**Goal of the exercise**
If pictures are present, leave them out, and copy the data word for word.

**Extracted records**
• • • • •

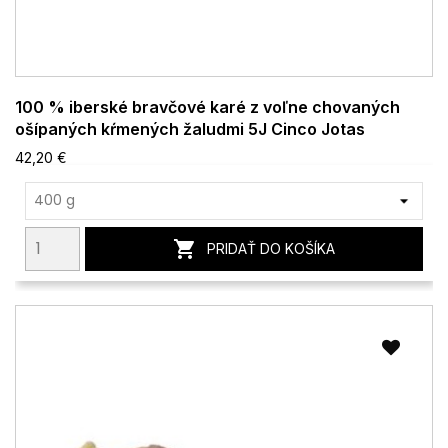
100 % iberské bravčové karé z voľne chovaných
ošípaných kŕmených žaludmi 5J Cinco Jotas
42,20 €

PRIDAŤ DO KOŠÍKA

• • • • •

**Reply**
100 % iberské bravčové karé z voľne chovaných
ošípaných kŕmených žaludmi 5J Cinco Jotas
42,20 €

PRIDAŤ DO KOŠÍKA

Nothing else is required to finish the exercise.